The links on the left margin are an amusing read.

PROOF OF LIBRUL VOTE SUPPRESSION

Voter Suppression: Clearly, the raw number of votes nationally is way down from where it was in 2008. For months the mainstream media clearly communicated a message with ONE voice, that Barack Obama was likely to win reelection, Mitt Romney was a weakened candidate that was damaged in the primary process and further weakened when Obama attacked him with tens of millions of negative ads on TV and Romney stood no chance of getting elected. That millions of potential Republican voters, that vote for McCain in 2008 while far less enthused about doing so, did not turn out to vote for Romney in 2012 clearly proves the voter suppression campaign waged by the mainstream media and to some extent by the Democrat Party, worked quite well.
   9370. BrianBrianson Posted: November 21, 2012 at 11:30 AM (#4307402)
If you want to know what a "disappointing election cycle" is, ask Kim Campbell.

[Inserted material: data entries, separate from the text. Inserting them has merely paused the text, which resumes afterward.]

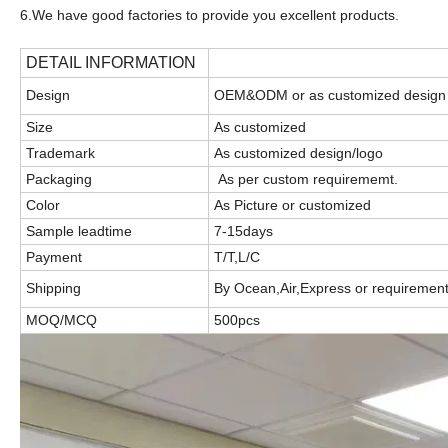
6.We have good factories to provide you excellent products.
DETAIL INFORMATION
Design
OEM&ODM or as customized design
Size
As customized
Trademark
As customized design/logo
Packaging
As per custom requirememt.
Color
As Picture or customized
Sample leadtime
7-15days
Payment
T/T,L/C
Shipping
By Ocean,Air,Express or requiremen
MOQ/MCQ
500pcs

Kim had nothing on Richard Hatfield. I have to imagine watching McKenna appoint some of his own MPPs to pretend to be an opposition must be far more humiliating.
   9371. Jolly Old St. Nick Still Gags in October Posted: November 21, 2012 at 11:33 AM (#4307404)
And yet we have a baseline. 1960. There was no significant difference in health care expenditure or life expectancy back then. Since then Canada's been spending less per capita on health care with no observable negative outcomes. You don't get to wave that away.


Fair enough. How are things like wait times, especially for non-critical surgery such as hip replacements?

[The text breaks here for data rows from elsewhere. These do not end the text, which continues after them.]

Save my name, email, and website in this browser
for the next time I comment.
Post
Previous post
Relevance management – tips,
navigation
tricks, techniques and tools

Fair enough, as long as you include in your study all the operations like hip replacements that never get performed at all here in the U.S., due to the lack of health insurance.

Of course I'll admit that when the "waiting time" extends from the time of a person's diagnosed need for such an operation to the time of his or her death, it may not be too easy to make a precise aggregate calculation.
   9372. Greg K Posted: November 21, 2012 at 11:33 AM (#4307405)
Fair enough. How are things like wait times, especially for non-critical surgery such as hip replacements?

It appears hard to find national averages (or at least takes longer than a 5 second google search), but Nova Scotia's Health Ministry has a cool website that allows for searchable wait-times for dozens of procedures.

Link

Provincial average looks like 50% likely in 139 days, and 9 out of 10 patients get it in 488 days. Not sure how that ranks against national averages.
   9373. Spahn Insane Posted: November 21, 2012 at 11:33 AM (#4307406)
Regardless, if I was a Dem — God forbid! — and I was told in 2011 that Obama would cruise to reelection in 2012 but the Dems would recoup only a small number of the seats they needed to regain control of the House, I would consider that a disappointing year.

Some of us accounted for the effect of (mostly GOP-controlled) redistricting, and adjusted our expectations accordingly.

From the other party's perspective, I'd say a net 2-seat loss in the Senate when you were defending less than half as many seats as your opponents qualifies as more than "disappointing;" it's well-nigh catastrophic.
   9374. zonk Posted: November 21, 2012 at 11:35 AM (#4307408)
I can never let an opportunity to discuss 1930s Democratic electoral fortunes pass without mentioning that the much maligned Howard Dean presided over the most successful DNC chairmanship since FDR's Jim Farley...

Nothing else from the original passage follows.